El perfume es un lujo, eso es una realidad. Nadie necesita perfumarse; queremos hacerlo por gusto. Y por gusto, muchas veces gastamos cantidades ridículas de dinero. Porque nos gusta y porque podemos.
Insisto, eso es un hecho. Obviamente dependerá del bolsillo de cada uno cuánto gastamos en ello, pero sigue sin ser una necesidad básica.
Algo que he detectado en este tiempo más cercana al mundo de la perfumería es que existe una intención de muchas personas -léase otros aficionados, ciertos grupos que se sienten “elegidos”, algunos perfumistas, etc.- de mantenerla como algo muy exclusivo, como un ambiente apto solo para algunos. Para su mala suerte -y como pasa con tantas cosas actualmente- eso ya no es tan así.
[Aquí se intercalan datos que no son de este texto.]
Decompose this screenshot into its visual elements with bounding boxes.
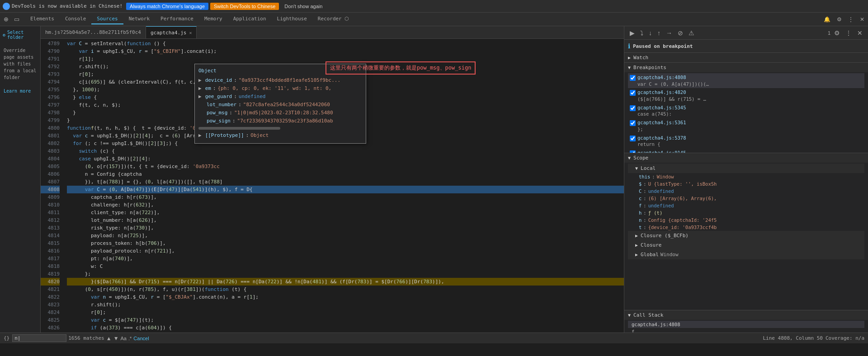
breakpoints-arrow: ▼ [628,65,631,70]
tab-elements[interactable]: Elements [25,14,60,24]
paused-text: Paused on breakpoint [633,43,693,49]
scope-global-header[interactable]: ▶ Global Window [628,250,864,259]
bp-item-9145: gcaptcha4.js:9145 var e = (0, C[a(149)])… [628,149,864,153]
code-line-4815: process_token: h[b(706)], [67,239,624,247]
code-line-4820: }($[Da(766)] && Dr(715) === n[Dr(722)] |… [67,278,624,286]
breakpoints-label: Breakpoints [633,65,666,70]
annotation-text: 这里只有两个稍微重要的参数，就是pow_msg、pow_sign [330,65,471,71]
step-out-button[interactable]: ↑ [656,28,662,37]
code-line-4807: }), t[a(788)] = {}, (0, l[a(47)])([], t[… [67,178,624,186]
scope-closure-header[interactable]: ▶ Closure ($_BCFb) [628,231,864,240]
gear-button[interactable]: ⚙ [832,28,842,37]
select-folder-button[interactable]: ⊕ Select folder [0,26,40,43]
popup-prop-device-id: ▶ device_id : "0a9373ccf4bdded8f1eafe510… [198,76,362,84]
object-popup: Object ▶ device_id : "0a9373ccf4bdded8f1… [194,64,366,144]
deactivate-button[interactable]: ⊘ [676,28,685,37]
scope-local-header[interactable]: ▼ Local [628,164,864,173]
resume-button[interactable]: ▶ [628,28,637,37]
code-line-4824: r[0]; [67,309,624,316]
more-button[interactable]: ⋮ [844,28,854,37]
next-match-button[interactable]: ▼ [113,335,119,342]
tab-lighthouse[interactable]: Lighthouse [272,14,312,24]
watch-section: ▶ Watch [624,53,868,63]
code-line-4821: (0, s[r(450)])(n, r(785), f, u)(r[381])(… [67,286,624,293]
popup-prop-lot-number: lot_number : "827c8afea2544c34a0df524420… [198,101,362,109]
callstack-item-4808[interactable]: gcaptcha4.js:4808 [628,321,864,328]
expand-arrow[interactable]: ▶ [198,76,202,84]
code-line-4808: var C = (0, A[Da(47)])(E[Dr(47)][Da(541)… [67,186,624,193]
tab-recorder[interactable]: Recorder ⬡ [312,14,355,24]
no-devtools-button[interactable]: 1 [828,30,830,36]
tab-console[interactable]: Console [60,14,91,24]
expand-arrow-gee[interactable]: ▶ [198,93,202,101]
paused-banner: ℹ Paused on breakpoint [624,40,868,53]
callstack-label: Call Stack [633,312,663,318]
step-button[interactable]: → [664,28,674,37]
pause-on-exceptions-button[interactable]: ⚠ [687,28,696,37]
close-devtools-button[interactable]: ✕ [855,28,864,37]
code-line-4806: n = Config {captcha [67,170,624,178]
regex-button[interactable]: .* [128,336,132,341]
left-panel: ⊕ Select folder Override page assets wit… [0,26,41,343]
step-over-button[interactable]: ⤵ [638,28,645,37]
code-line-4810: challenge: h[r(632)], [67,201,624,209]
prev-match-button[interactable]: ▲ [106,335,112,342]
watch-header[interactable]: ▶ Watch [624,53,868,62]
notifications-icon[interactable]: 🔔 [822,15,832,23]
learn-more-link[interactable]: Learn more [4,89,31,94]
cancel-button[interactable]: Cancel [133,336,149,341]
tab-application[interactable]: Application [228,14,272,24]
code-line-4822: var n = uphgI.$_CU, r = ["$_CBJAx"].conc… [67,293,624,301]
format-icon[interactable]: {} [4,335,9,341]
select-folder-icon: ⊕ [3,33,5,37]
watch-label: Watch [633,55,648,61]
bp-check-4820[interactable] [630,90,636,96]
code-line-4819: }; [67,270,624,278]
match-language-button[interactable]: Always match Chrome's language [126,3,208,10]
bp-file-4820: gcaptcha4.js:4820 [637,89,706,96]
breakpoints-header[interactable]: ▼ Breakpoints [624,63,868,72]
scope-closure-label: Closure ($_BCFb) [641,233,689,239]
tab-performance[interactable]: Performance [155,14,199,24]
expand-arrow-em[interactable]: ▶ [198,84,202,93]
bp-check-4808[interactable] [630,75,636,81]
close-icon[interactable]: ✕ [858,15,866,23]
code-line-4816: payload_protocol: n[r(721)], [67,247,624,255]
scope-closure2-header[interactable]: ▶ Closure [628,240,864,250]
popup-prop-pow-sign: pow_sign : "7cf23369343703259ac23f3a86d1… [198,117,362,125]
scope-c: c : (6) [Array(6), Array(6), [628,195,864,202]
tab-bar: ⊕ ▭ Elements Console Sources Network Per… [0,13,868,26]
editor-area: hm.js?25b04a5e7...88e2711fb5f0c4 gcaptch… [41,26,624,343]
file-tab-gcaptcha[interactable]: gcaptcha4.js ✕ [146,26,197,38]
tab-network[interactable]: Network [123,14,155,24]
bp-check-5361[interactable] [630,120,636,126]
bp-file-4808: gcaptcha4.js:4808 [637,74,709,81]
tab-memory[interactable]: Memory [199,14,228,24]
popup-prop-em: ▶ em : {ph: 0, cp: 0, ek: '11', wd: 1, n… [198,84,362,93]
callstack-header[interactable]: ▼ Call Stack [624,310,868,320]
switch-chinese-button[interactable]: Switch DevTools to Chinese [210,3,279,10]
dont-show-button[interactable]: Don't show again [281,3,326,10]
bp-check-5378[interactable] [630,136,636,141]
bp-check-5345[interactable] [630,105,636,111]
search-area: 1656 matches ▲ ▼ Aa .* Cancel [12,334,760,342]
file-tab-gcaptcha-close[interactable]: ✕ [189,30,192,35]
step-into-button[interactable]: ↓ [647,28,654,37]
inspect-button[interactable]: ⊕ [2,15,10,23]
settings-icon[interactable]: ⚙ [835,15,844,23]
debugger-toolbar: ▶ ⤵ ↓ ↑ → ⊘ ⚠ 1 ⚙ ⋮ ✕ [624,26,868,40]
file-tab-hm[interactable]: hm.js?25b04a5e7...88e2711fb5f0c4 [41,26,146,38]
more-icon[interactable]: ⋮ [846,15,855,23]
popup-prop-pow-msg: pow_msg : "1|0|md5|2023-02-23T10:28:32.5… [198,109,362,117]
bp-file-5378: gcaptcha4.js:5378 [637,135,686,141]
scope-f: f : undefined [628,202,864,209]
search-input[interactable] [12,334,66,342]
bp-code-5345: case a(745): [637,111,686,117]
match-case-button[interactable]: Aa [121,336,127,341]
scope-header[interactable]: ▼ Scope [624,153,868,163]
bp-code-5378: return { [637,141,686,148]
device-button[interactable]: ▭ [12,15,21,23]
tab-sources[interactable]: Sources [91,14,123,24]
bp-item-5345: gcaptcha4.js:5345 case a(745): [628,103,864,118]
expand-arrow-proto[interactable]: ▶ [198,131,202,140]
Ya hablamos en columnas anteriores sobre la democratización que significó la llegada masiva de los perfumes árabes. Puede que te gusten o no, eso es opinión personal, pero que abrieron enormemente el mercado y permitieron el boom que tiene actualmente la perfumería -sí, incluso en plena crisis- nuevamente, es un hecho.
Las redes sociales también cambiaron este paradigma de “grupo místico de elegidos”. Hoy, cualquiera que tenga un teléfono puede hacer reseñas. Desde su perfume de Spider-Man hasta su fragancia nicho carísima y exclusiva. Todos.
No se necesitan conocimientos específicos, ni un apellido determinado, ni cierta clase social, ni ser amigo de alguien. Todos pueden acercarse y conocer más de perfumería a través de redes sociales. Consumir contenido o crearlo, y eso también democratiza.
Otra cosa es que a ti te guste o no el contenido de Juanita o de Pepito, eso, nuevamente, es un gusto personal, pero el hecho es que hoy tanto la información como la creación de contenido están mucho más cerca de todo tipo de públicos.
Creo que muchas veces olvidamos que lo que nos gusta es un perfume; un aroma, una composición. Obviamente, todo eso viene aderezado con historia, botellas hermosas, narrativa y muchísimo marketing.
Pero al final del día, no deberíamos permitir ni perpetuar que el precio o la exclusividad de una fragancia sean la única medida de qué -o quién- es más válido dentro de este ambiente. Porque, en teoría, lo que nos une es el amor por las fragancias, cualquiera que sea, mientras a ti te guste.
Tengo clarísimo que este pensamiento no es el más popular dentro del área, pero me gusta creer que las nuevas generaciones sí están ayudando a cambiar eso.
En mi caso, valoro un aroma que me guste más allá de su precio, tanto desde mi gusto personal -tengo perfumes de supermercado, diseñador, nicho, árabes, etc.- como también porque siempre he considerado que le debo a quienes siguen mi contenido en redes sociales el tener opciones para todos los bolsillos.
Porque sí, el perfume es un lujo, pero también puedes darte un “lujito” dentro de tus posibilidades. Porque en esa pequeña botella del aroma que te gustó y que sí está dentro de tu presupuesto, existe un pequeño escape, una alegría, una recompensa en cada atomización, y eso merece ser celebrado.
Así que no dejes que los elitistas del perfume te hagan sentir culpable por no tener solo fragancias de cierta marca o porque no puedes comprar todos los lanzamientos. Lo importante es disfrutar de eso que tanto nos gusta: los aromas. Y hacerlo con alegría.